[WORK TO BE COMPLETED] Your task is to copy the lines of the data below from the line holding "usually divide it" through the line holding "buy souvenirs and", inclusive, exactly and with nothing added.

[RECORDS]

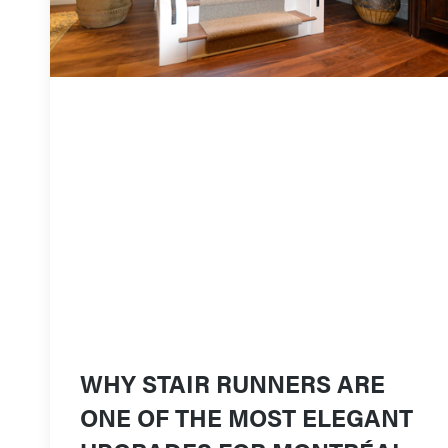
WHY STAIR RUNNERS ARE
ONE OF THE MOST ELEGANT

---

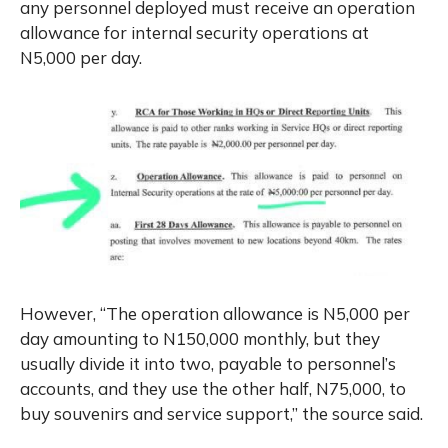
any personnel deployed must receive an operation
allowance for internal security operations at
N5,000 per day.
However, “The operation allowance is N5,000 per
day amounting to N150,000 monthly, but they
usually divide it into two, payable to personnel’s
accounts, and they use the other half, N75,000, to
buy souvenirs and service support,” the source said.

[EXERCISE RESULT]
usually divide it into two, payable to personnel’s
accounts, and they use the other half, N75,000, to
buy souvenirs and service support,” the source said.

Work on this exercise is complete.